Epidural Injections in Treating Back Pain
The meaning of epidural is “around the spinal cord.” Traditionally, epidural injections are administered by a doctor, in the doctor’s office or the hospital.
Anaesthesiologists, physiatrists, or interventional radiologists with special training are also among the medical professionals administering the epidural injections.
Before the procedure, you are likely to be sent for an imaging test. This may involve a CT scan or an MRI of the back. The test allows the medics to identify possible causes of back pain.
After the scan, at the doctor’s office, you will be placed face down on a table or special bed. The doctor might give you a sedating medication, although the sedation is usually unnecessary. Here are typical steps of the procedure:
- The skin will be cleaned and the anaesthetic will be injected to numb the area.
- Medics then will insert a needle through the skin toward the spine.
- Using a machine that produces live X-ray video called fluoroscopy, the doctor will carefully move the needle between the bones of the spine.

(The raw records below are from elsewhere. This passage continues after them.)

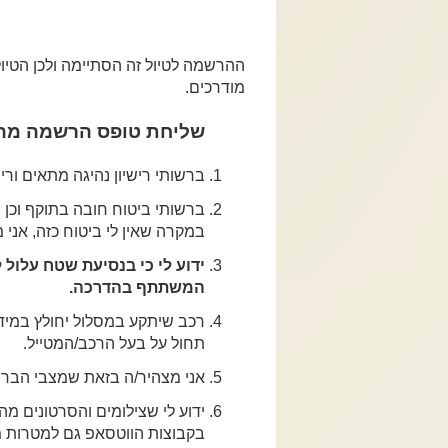
ההרשמה לטיול זה הסתיימה ולכן הטיול
מודרכים.
שליחת טופס הרשמה מהו
ברשותי רישיון נהיגה מתאים וריש
ברשותי ביטוח חובה בתוקף וכן ב
במקרה שאין לי ביטוח כזה, אני 
ידוע לי כי בנסיעת שטח עלול
המשתתף בהדרכה.
רכב שיתקע במסלול יחולץ במידת
תחול על בעל הרכב/המטייל.
אני מצהיר/ה בזאת שמצבי הבריא
ידוע לי שצילומים והסרטונים מ
בקבוצות הווטסאפ גם למטרות מ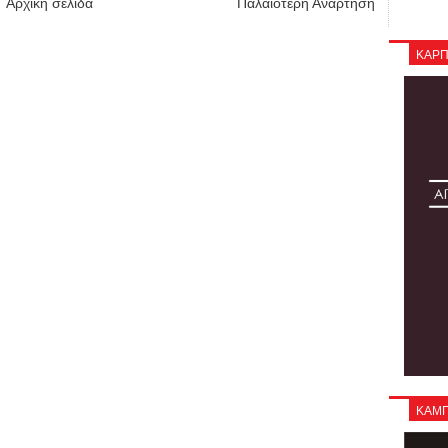
Αρχική σελίδα
Παλαιότερη Ανάρτηση
ΚΑΡΠ
ΚΑΜΠΑ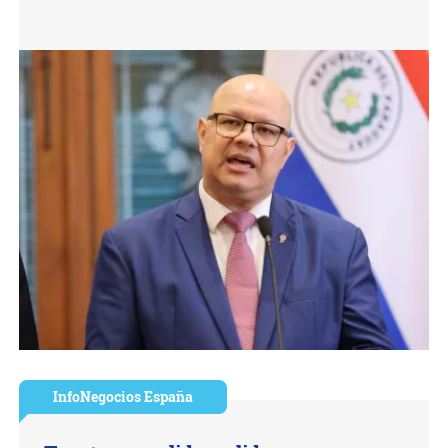
InfoNegocios España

Using a contrast dye, the doctor will confirm the needle is placed in the epidural space. That’s the space between the dura matter (fibrous outer covering) of the spine and the spinal cord inside it. After ensuring that the needle is in position, the doctor will inject a solution into the epidural space. The solution contains a steroid medicine, also called corticosteroid, usually together with an anaesthetic medicine.

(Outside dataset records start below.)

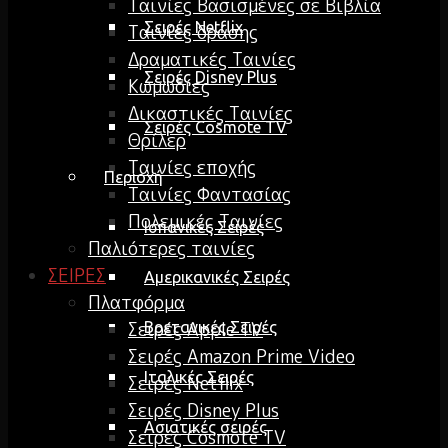
Ταινίες Βασισμένες σε Βιβλία
Σειρές Netflix
Ταινίες δράσης
Δραματικές Ταινίες
Σειρές Disney Plus
Κωμωδίες
Δικαστικές Ταινίες
Σειρές Cosmote TV
Θρίλερ
Ταινίες εποχής
Περιοχή
Ταινίες Φαντασίας
Πολεμικές Ταινίες
Ισπανικές Σειρές
Παλιότερες ταινίες
ΣΕΙΡΕΣ
Αμερικανικές Σειρές
Πλατφόρμα
Σειρές Apple TV
Βρετανικές Σειρές
Σειρές Amazon Prime Video
Ιταλικές Σειρές
Σειρές Netflix
Σειρές Disney Plus
Ασιατικές σειρές
Σειρές Cosmote TV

The epidural injection is usually not painful because of the numbing medicine used at the start. Many people will experience some moderate tenderness for up to a few days after the injection.
Nerve Blocks Treating Back Pain
Performing a nerve block, medics inject the tissues near the nerve with a numbing medicine, or anaesthetic. Lidocaine is the most common anaesthetic used. After the injection, the patient will usually rapidly experience numbness with near-complete pain relief. The numbness wears off, however, after several hours.
Some doctors use nerve block injections for diagnostic purposes. If that was the aim of the procedure, you’ll be asked which injection causes the pain to cease. That nerve may then be chosen for an epidural injection with both steroid and anaesthetic medicine. Or it may help the doctor to determine if some other treatment is more suitable for this particular condition. Nerve blocks are also often used as anaesthesia during surgery or other medical procedures.
Discography Injections as a Diagnostic Procedure
In some patients back pain is caused by a damaged disc between spinal bones, or vertebrae. Performing discography, doctor injects contrast dye directly into the intervertebral disc. The medics then observe the disc on an X-ray video screen. If contrast dye starts leaking out of the disc, and the patient’s usual back pain reoccurs, the test is considered positive. Clinical studies, however, have not reflected that discography is always a helpful test.
Injections for Back Pain: Risks
Mild soreness or pain at the site after an injection for back pain is common. Headache, nausea, and vomiting sometimes may also occur. On rare occasions, back injections cause significant bleeding or infection. All the risks involved in the procedure should be thoroughly discussed with the doctor before administering an injection.